July 28, 2010

'Kousa b'Jibn': Zucchini, Cheese and Egg Pie

I love zucchini, cooked in many ways: sauteed with butter and onions, or olive oil and garlic, via Marcella Hazan; in pasta; grilled, fried or added to pizza. I'm not one of those people who leave bags of zucchini on their neighbor's porches in the dead of night. Granted, I have only one hill with three plants, but this produces lots of fruits for fresh eating and freezing.

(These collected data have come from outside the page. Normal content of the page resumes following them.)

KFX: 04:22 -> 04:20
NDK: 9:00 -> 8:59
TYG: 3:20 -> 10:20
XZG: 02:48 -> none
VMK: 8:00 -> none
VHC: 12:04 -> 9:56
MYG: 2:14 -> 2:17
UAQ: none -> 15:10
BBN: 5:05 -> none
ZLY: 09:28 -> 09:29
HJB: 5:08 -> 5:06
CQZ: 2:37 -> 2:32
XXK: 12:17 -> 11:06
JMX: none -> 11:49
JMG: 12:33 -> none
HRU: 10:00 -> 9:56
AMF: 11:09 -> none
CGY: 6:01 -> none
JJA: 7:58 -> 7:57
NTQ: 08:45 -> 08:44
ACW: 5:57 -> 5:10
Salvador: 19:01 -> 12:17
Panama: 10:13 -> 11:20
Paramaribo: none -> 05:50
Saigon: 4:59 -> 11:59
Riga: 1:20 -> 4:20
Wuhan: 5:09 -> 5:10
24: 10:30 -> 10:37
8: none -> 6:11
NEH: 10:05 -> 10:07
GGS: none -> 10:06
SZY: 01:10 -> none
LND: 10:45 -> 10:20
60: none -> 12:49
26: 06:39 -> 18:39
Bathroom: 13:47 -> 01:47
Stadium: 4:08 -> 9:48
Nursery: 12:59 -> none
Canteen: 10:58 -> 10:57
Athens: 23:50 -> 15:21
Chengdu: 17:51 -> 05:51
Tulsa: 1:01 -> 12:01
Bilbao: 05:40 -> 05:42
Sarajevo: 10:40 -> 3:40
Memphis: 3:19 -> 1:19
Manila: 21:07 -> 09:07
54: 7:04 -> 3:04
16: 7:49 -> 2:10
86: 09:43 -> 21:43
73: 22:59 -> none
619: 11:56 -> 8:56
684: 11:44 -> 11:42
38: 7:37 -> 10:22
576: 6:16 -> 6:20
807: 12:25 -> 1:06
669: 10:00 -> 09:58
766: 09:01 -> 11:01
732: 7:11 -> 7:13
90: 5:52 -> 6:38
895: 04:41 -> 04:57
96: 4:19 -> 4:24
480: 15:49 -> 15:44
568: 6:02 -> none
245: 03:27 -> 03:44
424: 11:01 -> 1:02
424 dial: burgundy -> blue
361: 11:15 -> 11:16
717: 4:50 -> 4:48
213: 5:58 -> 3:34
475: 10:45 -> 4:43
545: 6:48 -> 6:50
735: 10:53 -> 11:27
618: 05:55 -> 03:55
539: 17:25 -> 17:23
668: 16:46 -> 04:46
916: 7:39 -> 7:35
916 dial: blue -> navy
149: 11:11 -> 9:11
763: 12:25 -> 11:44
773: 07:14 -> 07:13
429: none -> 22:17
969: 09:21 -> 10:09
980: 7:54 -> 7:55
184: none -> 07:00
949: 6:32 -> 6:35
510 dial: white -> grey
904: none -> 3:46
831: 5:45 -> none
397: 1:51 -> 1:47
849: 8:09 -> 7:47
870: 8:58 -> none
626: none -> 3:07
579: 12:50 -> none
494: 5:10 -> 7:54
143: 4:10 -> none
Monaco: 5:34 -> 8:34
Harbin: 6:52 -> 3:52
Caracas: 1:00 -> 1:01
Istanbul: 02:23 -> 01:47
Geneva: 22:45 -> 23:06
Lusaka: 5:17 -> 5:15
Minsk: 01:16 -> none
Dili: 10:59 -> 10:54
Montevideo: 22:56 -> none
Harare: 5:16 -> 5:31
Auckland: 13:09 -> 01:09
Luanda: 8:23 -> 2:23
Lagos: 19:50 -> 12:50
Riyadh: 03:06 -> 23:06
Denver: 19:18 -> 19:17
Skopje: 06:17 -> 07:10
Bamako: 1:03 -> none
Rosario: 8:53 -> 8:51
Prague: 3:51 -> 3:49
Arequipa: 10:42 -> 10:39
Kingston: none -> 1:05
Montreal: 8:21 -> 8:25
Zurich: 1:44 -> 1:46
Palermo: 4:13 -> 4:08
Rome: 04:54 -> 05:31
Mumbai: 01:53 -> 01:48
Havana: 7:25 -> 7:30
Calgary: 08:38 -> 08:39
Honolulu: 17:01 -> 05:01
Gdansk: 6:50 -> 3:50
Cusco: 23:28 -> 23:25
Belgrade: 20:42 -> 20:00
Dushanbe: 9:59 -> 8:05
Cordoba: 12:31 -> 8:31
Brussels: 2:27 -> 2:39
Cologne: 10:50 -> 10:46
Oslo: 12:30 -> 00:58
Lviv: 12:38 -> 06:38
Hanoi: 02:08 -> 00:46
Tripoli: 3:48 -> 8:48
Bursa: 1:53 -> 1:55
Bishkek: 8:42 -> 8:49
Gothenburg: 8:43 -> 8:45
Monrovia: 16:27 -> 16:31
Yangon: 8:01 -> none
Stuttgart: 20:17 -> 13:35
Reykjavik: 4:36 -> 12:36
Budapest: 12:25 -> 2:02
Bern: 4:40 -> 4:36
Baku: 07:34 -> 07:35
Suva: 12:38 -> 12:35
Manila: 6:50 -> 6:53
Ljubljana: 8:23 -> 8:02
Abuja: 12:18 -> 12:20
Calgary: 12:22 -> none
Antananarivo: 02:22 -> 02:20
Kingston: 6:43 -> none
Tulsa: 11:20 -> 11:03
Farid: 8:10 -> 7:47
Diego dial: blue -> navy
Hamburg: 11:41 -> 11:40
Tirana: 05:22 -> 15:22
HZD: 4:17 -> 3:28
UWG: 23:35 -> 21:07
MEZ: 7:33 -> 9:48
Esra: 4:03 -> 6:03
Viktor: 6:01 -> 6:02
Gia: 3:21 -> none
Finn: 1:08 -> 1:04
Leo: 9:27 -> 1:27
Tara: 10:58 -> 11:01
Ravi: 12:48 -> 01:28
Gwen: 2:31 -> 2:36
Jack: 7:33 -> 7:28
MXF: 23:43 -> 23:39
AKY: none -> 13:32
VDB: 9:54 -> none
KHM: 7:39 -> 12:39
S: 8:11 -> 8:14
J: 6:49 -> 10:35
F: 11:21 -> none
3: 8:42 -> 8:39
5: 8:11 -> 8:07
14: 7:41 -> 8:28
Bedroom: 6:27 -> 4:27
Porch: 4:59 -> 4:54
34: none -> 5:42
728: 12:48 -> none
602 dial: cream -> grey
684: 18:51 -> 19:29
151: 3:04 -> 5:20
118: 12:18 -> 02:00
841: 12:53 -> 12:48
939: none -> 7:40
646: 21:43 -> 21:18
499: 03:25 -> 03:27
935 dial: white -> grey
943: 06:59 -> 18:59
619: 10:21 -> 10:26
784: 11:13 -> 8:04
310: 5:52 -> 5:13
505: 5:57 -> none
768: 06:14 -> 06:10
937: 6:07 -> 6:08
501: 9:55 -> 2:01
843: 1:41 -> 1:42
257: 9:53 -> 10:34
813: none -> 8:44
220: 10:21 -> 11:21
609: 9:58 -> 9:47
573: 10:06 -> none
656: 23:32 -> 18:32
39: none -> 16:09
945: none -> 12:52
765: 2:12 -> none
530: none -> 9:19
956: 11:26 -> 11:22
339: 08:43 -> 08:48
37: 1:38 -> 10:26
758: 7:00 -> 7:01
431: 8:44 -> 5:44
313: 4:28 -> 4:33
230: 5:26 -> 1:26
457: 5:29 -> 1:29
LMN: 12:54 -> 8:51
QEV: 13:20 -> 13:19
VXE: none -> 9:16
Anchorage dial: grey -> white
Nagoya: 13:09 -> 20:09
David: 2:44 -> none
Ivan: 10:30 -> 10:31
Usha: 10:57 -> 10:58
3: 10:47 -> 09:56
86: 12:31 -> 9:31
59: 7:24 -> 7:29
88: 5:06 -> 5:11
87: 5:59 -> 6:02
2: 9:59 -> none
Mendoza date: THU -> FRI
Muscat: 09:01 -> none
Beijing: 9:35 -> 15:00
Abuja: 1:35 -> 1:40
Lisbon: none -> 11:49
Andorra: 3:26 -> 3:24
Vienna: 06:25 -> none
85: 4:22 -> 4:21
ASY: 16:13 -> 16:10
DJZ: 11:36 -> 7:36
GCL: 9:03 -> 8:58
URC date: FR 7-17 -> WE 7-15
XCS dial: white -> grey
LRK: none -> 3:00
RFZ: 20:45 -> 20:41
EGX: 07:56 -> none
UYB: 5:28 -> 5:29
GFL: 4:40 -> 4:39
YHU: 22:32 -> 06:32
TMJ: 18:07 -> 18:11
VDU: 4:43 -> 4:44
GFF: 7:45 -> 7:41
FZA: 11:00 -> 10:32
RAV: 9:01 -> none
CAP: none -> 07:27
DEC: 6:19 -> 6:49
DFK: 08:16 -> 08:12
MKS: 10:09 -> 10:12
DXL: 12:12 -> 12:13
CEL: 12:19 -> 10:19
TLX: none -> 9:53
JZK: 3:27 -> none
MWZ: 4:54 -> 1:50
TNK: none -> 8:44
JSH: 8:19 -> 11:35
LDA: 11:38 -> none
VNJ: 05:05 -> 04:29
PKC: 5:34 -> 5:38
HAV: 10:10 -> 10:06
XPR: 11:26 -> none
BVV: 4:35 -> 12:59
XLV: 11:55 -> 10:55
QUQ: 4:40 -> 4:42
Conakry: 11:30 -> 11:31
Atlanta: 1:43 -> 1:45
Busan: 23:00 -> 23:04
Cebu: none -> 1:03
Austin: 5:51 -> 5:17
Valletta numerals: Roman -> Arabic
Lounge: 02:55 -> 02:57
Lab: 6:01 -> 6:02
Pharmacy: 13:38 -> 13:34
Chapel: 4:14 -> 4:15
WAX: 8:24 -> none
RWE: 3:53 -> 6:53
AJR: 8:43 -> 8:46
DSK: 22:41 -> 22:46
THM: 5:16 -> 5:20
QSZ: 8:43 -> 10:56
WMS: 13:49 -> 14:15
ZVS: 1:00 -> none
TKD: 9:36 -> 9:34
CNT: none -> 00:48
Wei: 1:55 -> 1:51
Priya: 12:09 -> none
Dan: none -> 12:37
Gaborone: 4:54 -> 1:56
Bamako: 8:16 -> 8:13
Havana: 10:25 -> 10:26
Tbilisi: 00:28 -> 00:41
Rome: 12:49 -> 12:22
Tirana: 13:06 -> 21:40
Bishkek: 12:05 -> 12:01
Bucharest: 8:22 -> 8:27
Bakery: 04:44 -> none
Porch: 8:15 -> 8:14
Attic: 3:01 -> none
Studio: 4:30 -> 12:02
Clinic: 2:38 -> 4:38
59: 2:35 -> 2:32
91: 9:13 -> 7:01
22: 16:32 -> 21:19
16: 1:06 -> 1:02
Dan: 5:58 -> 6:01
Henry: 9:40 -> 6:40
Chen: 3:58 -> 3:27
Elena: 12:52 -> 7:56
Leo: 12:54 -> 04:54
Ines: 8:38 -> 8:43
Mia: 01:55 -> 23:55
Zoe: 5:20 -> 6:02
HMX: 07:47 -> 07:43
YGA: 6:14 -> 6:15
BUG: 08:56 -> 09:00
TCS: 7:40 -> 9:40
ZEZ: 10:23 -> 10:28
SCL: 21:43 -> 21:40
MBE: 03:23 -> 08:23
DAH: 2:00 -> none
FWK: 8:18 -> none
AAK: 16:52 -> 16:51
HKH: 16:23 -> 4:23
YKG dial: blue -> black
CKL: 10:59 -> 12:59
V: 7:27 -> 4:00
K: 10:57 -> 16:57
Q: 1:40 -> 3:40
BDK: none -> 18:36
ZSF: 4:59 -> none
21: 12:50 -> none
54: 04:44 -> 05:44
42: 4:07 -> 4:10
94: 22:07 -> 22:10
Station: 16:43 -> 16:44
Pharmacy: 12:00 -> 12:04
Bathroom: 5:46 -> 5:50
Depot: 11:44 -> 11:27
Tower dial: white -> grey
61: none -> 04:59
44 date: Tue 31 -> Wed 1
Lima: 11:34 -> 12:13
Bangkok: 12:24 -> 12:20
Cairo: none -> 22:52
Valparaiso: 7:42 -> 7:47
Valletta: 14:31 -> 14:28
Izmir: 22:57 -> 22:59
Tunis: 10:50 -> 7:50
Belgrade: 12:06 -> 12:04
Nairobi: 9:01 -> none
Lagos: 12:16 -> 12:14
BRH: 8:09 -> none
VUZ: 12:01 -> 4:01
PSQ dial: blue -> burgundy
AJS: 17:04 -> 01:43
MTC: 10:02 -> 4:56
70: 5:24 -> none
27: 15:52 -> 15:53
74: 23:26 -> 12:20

One of my favorite zucchini dishes is a family middle eastern recipe which my mother often prepares for non-meat dinners; I look forward to making it each summer. The squash is first cooked with onions and then mixed with cheese and eggs and baked. It is good hot or cold (mmm, leftovers).

1 large onion, chopped
3 Tbs vegetable oil
2 lbs zucchini, cut into 1/2 inch slices
3 eggs, lightly beaten
2 cups grated cheese. My mother uses muenster, I use cheddar.
salt to taste

  1. Fry the onion in a wide pot oil till golden.
  2. Add the zucchini and cook until very soft, stirring often.
  3. Mix the eggs and cheese in a bowl, then add the zucchini-onion mixture and mix well, adding salt to taste.
  4. Pour into a baking dish (I used a 9 inch square for this amount) and bake in a 350˚oven until golden brown, about 45 minutes.
  5. Serve with yogurt.
Serves 4 to 6

I should mention that my mother uses more eggs and cheese, as does my cousin Poopa Dweck in her cookbook Aromas of Aleppo, using twice as many eggs with a pound of cheese. This makes a more dense pie as the softer squash is surrounded by the firmer egg/cheese mixture. Claudia Roden, in her The New Book of Middle Eastern Food, uses the smaller amount above, which I also like. So if you make this more than once, you can experiment with the proportion of ingredients to see which you prefer.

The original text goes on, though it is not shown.